Keyboard shortcuts

Press or to navigate between chapters

Press S or / to search in the book

Press ? to show this help

Press Esc to hide this help

Performance Tuning

This guide covers throughput optimization for DeltaForge CDC pipelines, based on profiling and benchmarking with the chaos test suite.

Note: These results and recommendations are a starting point. Every deployment has unique requirements — hardware, network topology, database workload patterns, event sizes, and downstream consumer capacity all affect real-world throughput. Profile your own workload and iterate.

Benchmark Results

Measured on Docker containers on a single developer machine (not dedicated infrastructure), draining a 1-10M row backlog to a single-node Kafka broker.

batch.max_events=16000, batch.max_bytes=16MB, batch.max_inflight=4, linger.ms=0

SourceModeAvg (events/s)Peak (events/s)
MySQLat-least-once151K159K
MySQLexactly-once134K143K
Postgresat-least-once57K64K
Postgresexactly-once53K55K

Exactly-once overhead is ~7-11% when batch sizes are properly tuned.

Why max_bytes matters

These results show the impact of a small max_bytes (3MB) with max_events=8000:

SourceModeAvg (events/s)Peak (events/s)
MySQLat-least-once110K122K
MySQLexactly-once48K57K

A 3MB byte limit caps batches at ~6,000 events regardless of max_events, making transaction commits proportionally expensive. The default max_bytes is 16MB — sufficient for batches up to ~32K events at typical event sizes.

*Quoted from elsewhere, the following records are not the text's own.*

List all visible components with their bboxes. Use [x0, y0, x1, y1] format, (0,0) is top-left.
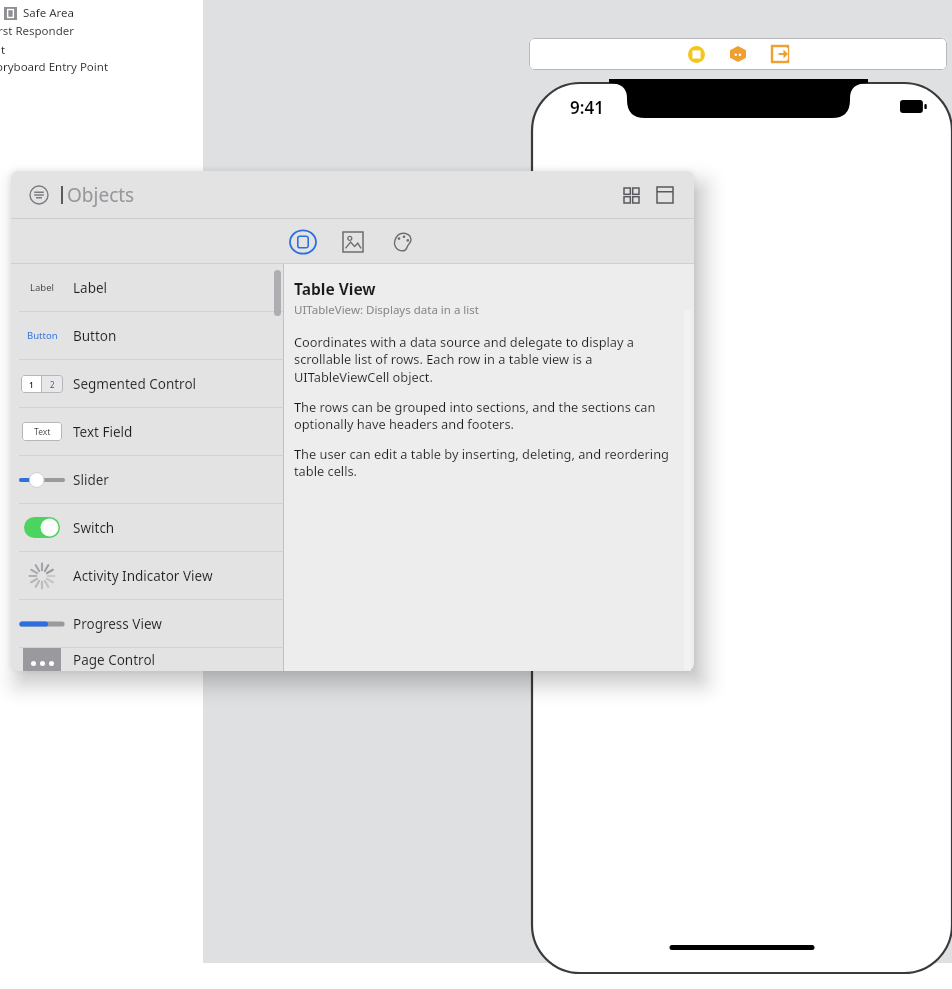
staticText: Button: [73, 327, 117, 345]
staticText: Button: [27, 329, 58, 342]
staticText: Page Control: [73, 651, 156, 669]
button[interactable]: List view: [652, 182, 678, 208]
staticText: 2: [50, 379, 55, 390]
button[interactable]: 1: [11, 360, 283, 407]
staticText: Activity Indicator View: [73, 567, 213, 585]
button[interactable]: Exit: [769, 43, 791, 65]
button[interactable]: Switch: [11, 504, 283, 551]
staticText: rst Responder: [0, 23, 74, 39]
button[interactable]: Color library: [388, 227, 418, 257]
button[interactable]: Grid view: [618, 182, 644, 208]
staticText: it: [0, 42, 6, 58]
staticText: Safe Area: [23, 5, 75, 21]
staticText: Table View: [294, 278, 376, 299]
staticText: Slider: [73, 471, 109, 489]
staticText: Text Field: [73, 423, 133, 441]
staticText: Text: [34, 426, 51, 438]
staticText: 1: [29, 379, 34, 390]
staticText: Segmented Control: [73, 375, 197, 393]
button[interactable]: Progress View: [11, 600, 283, 647]
button[interactable]: Page Control: [11, 648, 283, 671]
staticText: Objects: [67, 182, 135, 208]
staticText: oryboard Entry Point: [0, 59, 109, 75]
staticText: Label: [30, 281, 54, 294]
staticText: Switch: [73, 519, 115, 537]
button[interactable]: View Controller: [685, 43, 707, 65]
button[interactable]: Safe Area: [0, 3, 75, 23]
staticText: UITableView: Displays data in a list: [294, 302, 479, 318]
button[interactable]: Label: [11, 264, 283, 311]
button[interactable]: Filter: [27, 183, 51, 207]
staticText: Label: [73, 279, 108, 297]
button[interactable]: Media library: [338, 227, 368, 257]
button[interactable]: Text: [11, 408, 283, 455]
button[interactable]: Slider: [11, 456, 283, 503]
button[interactable]: Objects library: [288, 227, 318, 257]
button[interactable]: First Responder: [727, 43, 749, 65]
staticText: The user can edit a table by inserting, …: [294, 445, 672, 479]
button[interactable]: Button: [11, 312, 283, 359]
button[interactable]: Activity Indicator View: [11, 552, 283, 599]
staticText: Coordinates with a data source and deleg…: [294, 333, 672, 385]
staticText: The rows can be grouped into sections, a…: [294, 398, 672, 432]
staticText: 9:41: [570, 96, 604, 119]
staticText: Progress View: [73, 615, 162, 633]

Your numbers will differ based on hardware, network latency, event size, and Kafka/database configuration.

Key Tuning Parameters

Batch Size (batch.max_events + batch.max_bytes)

The single most impactful setting. Larger batches amortize per-batch overhead (Kafka produce, transaction commit, checkpoint write, metrics recording) across more events.

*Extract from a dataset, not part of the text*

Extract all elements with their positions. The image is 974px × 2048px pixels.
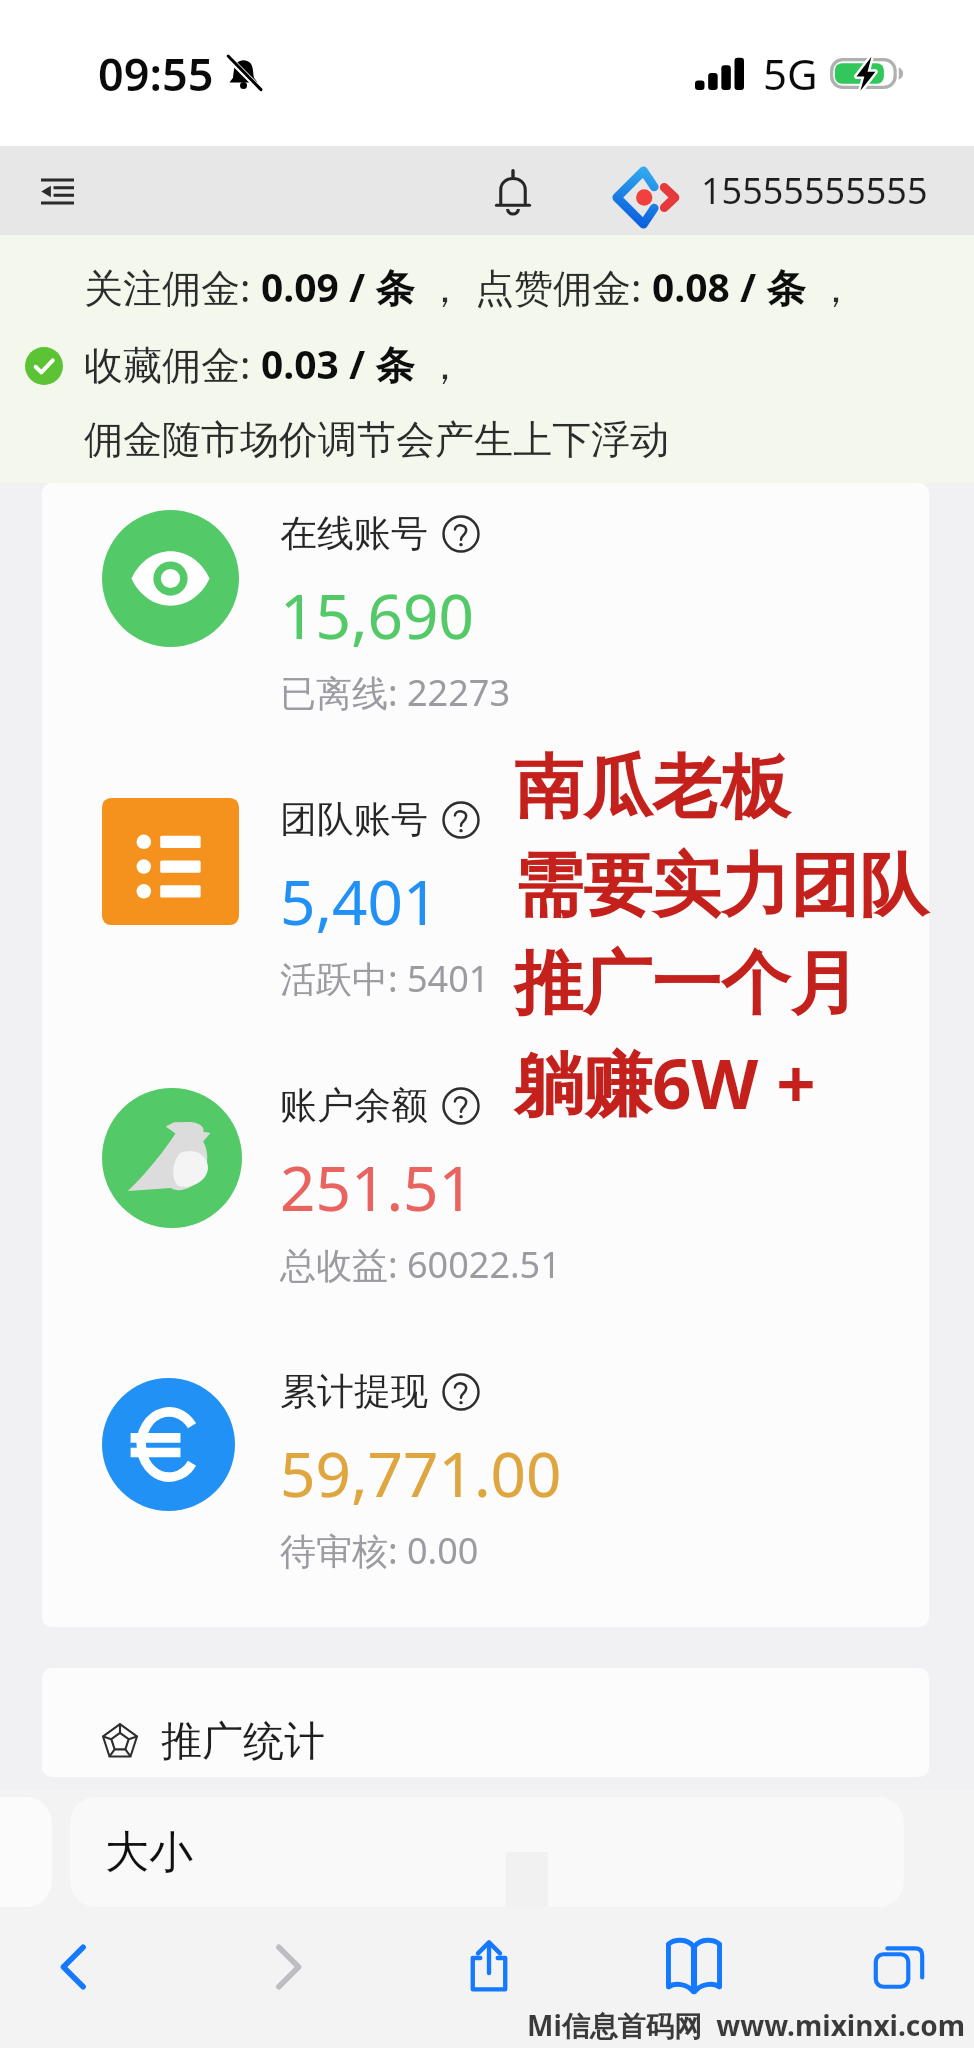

Important: max_events and max_bytes both cap batch size — whichever triggers first wins. If you set max_bytes too low, it will silently cap your batches regardless of max_events. The default (16MB) accommodates batch sizes up to ~32K events at typical event sizes.

Recommended for high-throughput drain/catch-up:

spec:
  batch:
    max_events: 16000
    max_bytes: 16777216   # 16MB — room for 16K events
    max_ms: 100
    max_inflight: 4

For steady-state pipelines with lower latency requirements, the defaults (max_events=2000, max_bytes=3MB) are fine.

Kafka Linger (linger.ms)

Controls how long rdkafka waits before sending a produce request. This is the most common throughput bottleneck when left at high values.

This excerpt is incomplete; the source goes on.